We note that the draft Regulations define ‘confidential information’ and ‘environmental information’. There is a risk that information crucial for assessing the risks, impacts and benefits (and thus conducting costs benefit analysis) could be deemed to be confidential at the discretion of the International Seabed Authority and at the request of a contractor. A commitment to transparency should override concerns for confidentiality. We note that the New Zealand Environment Court recently determined that the Environmental Protection Authority and seabed mining company, Trans Tasman Resources (TTR), must release hundreds of blacked-out documents from TTR’s application for a mining consent on the grounds of transparency.
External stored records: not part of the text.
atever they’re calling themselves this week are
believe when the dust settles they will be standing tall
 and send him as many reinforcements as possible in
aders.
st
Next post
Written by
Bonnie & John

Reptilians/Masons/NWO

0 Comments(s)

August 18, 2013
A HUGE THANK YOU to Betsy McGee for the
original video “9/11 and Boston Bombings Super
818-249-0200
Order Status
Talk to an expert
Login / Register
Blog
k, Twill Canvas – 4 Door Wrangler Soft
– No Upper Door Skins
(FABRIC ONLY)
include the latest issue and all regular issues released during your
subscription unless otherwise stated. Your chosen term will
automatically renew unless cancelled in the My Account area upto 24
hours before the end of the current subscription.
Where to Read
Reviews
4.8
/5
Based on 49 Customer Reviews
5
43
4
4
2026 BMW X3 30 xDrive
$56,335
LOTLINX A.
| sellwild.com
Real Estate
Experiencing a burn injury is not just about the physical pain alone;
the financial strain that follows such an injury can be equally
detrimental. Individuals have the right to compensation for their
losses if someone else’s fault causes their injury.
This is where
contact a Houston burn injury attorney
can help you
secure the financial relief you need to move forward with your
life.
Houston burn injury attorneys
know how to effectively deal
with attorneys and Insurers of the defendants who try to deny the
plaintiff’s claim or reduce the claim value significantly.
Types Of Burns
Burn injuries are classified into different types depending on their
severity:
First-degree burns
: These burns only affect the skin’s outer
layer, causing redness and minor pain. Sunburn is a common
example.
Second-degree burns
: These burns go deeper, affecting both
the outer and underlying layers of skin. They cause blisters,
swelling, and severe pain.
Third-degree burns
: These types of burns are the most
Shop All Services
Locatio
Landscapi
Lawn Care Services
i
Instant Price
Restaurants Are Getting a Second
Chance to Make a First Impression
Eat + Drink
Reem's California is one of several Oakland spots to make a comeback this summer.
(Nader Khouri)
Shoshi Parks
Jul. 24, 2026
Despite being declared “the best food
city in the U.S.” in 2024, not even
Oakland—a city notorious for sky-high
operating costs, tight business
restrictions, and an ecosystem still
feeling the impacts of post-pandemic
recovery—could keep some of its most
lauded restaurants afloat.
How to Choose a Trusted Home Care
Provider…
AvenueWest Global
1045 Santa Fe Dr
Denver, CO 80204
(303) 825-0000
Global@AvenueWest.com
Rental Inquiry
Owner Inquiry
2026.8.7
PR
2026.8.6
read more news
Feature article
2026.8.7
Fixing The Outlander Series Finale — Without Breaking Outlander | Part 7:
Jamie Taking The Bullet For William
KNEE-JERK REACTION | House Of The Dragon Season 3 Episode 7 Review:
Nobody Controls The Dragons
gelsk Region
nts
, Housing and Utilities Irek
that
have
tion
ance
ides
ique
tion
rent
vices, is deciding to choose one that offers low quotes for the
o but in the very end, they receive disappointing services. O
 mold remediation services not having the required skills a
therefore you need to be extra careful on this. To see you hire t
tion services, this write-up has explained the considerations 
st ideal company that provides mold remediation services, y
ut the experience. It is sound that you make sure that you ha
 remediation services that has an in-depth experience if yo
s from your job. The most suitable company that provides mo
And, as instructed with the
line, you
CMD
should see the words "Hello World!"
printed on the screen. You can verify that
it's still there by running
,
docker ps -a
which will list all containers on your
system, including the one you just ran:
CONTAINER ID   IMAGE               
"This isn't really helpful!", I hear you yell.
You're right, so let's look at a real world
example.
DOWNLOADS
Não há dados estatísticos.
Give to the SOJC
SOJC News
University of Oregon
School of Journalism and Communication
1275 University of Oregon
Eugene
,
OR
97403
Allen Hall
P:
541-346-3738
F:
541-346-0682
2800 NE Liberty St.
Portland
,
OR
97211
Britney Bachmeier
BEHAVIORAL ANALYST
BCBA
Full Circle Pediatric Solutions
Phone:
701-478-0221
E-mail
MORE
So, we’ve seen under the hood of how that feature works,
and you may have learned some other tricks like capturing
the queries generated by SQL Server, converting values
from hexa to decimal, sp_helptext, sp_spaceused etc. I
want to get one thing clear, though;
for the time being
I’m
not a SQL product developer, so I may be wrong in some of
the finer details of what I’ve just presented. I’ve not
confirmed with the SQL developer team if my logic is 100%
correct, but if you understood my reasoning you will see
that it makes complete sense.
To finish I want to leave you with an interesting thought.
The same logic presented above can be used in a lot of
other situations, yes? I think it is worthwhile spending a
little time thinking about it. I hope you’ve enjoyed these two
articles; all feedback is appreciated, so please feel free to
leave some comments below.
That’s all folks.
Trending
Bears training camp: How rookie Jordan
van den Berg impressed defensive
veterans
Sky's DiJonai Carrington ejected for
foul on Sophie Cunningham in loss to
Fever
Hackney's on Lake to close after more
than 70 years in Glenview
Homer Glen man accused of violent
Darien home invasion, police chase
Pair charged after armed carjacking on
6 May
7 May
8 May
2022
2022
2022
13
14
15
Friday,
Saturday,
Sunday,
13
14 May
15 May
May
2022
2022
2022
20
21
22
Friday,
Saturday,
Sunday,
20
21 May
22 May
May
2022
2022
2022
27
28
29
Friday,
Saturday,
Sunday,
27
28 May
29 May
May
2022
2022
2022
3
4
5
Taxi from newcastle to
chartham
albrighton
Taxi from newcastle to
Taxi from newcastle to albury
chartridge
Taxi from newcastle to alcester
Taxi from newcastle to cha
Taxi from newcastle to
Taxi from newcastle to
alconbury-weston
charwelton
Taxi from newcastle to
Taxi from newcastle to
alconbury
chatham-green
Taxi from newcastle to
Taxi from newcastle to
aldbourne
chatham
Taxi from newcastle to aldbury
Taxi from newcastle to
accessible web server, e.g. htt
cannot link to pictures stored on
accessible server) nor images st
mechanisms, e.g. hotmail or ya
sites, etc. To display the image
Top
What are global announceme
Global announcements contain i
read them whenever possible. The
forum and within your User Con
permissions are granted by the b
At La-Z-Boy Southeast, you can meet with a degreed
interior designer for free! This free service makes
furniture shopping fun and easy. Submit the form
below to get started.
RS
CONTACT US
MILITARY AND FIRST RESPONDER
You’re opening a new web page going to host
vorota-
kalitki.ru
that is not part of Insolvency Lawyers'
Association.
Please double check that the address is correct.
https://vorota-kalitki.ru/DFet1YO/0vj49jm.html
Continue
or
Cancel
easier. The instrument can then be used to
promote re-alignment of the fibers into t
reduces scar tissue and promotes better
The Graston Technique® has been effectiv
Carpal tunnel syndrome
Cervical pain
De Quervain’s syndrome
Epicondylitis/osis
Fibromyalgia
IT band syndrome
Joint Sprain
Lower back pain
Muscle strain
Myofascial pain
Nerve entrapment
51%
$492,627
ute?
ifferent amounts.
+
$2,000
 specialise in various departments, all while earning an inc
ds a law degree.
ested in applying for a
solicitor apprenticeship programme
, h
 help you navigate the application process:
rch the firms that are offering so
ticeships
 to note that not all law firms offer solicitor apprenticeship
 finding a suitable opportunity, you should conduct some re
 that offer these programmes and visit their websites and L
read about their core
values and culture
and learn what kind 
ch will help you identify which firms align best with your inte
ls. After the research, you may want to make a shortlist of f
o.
The judge in the case concluded that the crucial nature of the sensitive information, combined with the public’s right to participate effectively in the consent process, outweighs any trade secret or business prejudice interest of TTR by a considerable margin.
Similarly, the definition of ‘environmental information’ should be expanded to include all and any information related to the environment, including how deep sea mining could impact on the environment and on human health via marine food chains and direct exposure to pollutants. Such information would therefore not be subject to confidentiality provisions.
In order to ensure there is public confidence in the regulation of deep sea mining, and to ensure the implementation of the precautionary principle, the Regulations should:
- Allow for stakeholder engagement, including review of and making submissions in relation to individual applications for an exploitation contract (while we note that the proposed Environmental Regulations will include such requirements, these requirements should be mirrored in the Exploitation Regulations)
- Allow for the establishment of a scientific advisory council and citizens advisory council to ensure that all decisions on deep sea mining are informed by independent scientific advice and the views of civil society
The recommendations made in this submission echo those we made in our submission in May 2015 on the draft framework for the regulation of deep sea mining. That submission highlighted the need to develop best practice deep sea mining decision making underpinned by the implementation of the Precautionary Principle, achieving Free Prior and Informed Consent, and gaining broad civil society support. We are disappointed that these critical elements have been ignored in the draft regulations now produced by the International Seabed Authority. Without them, there are insufficient checks and balances to allow this industry to proceed. There must be a complete ban on deep sea mining.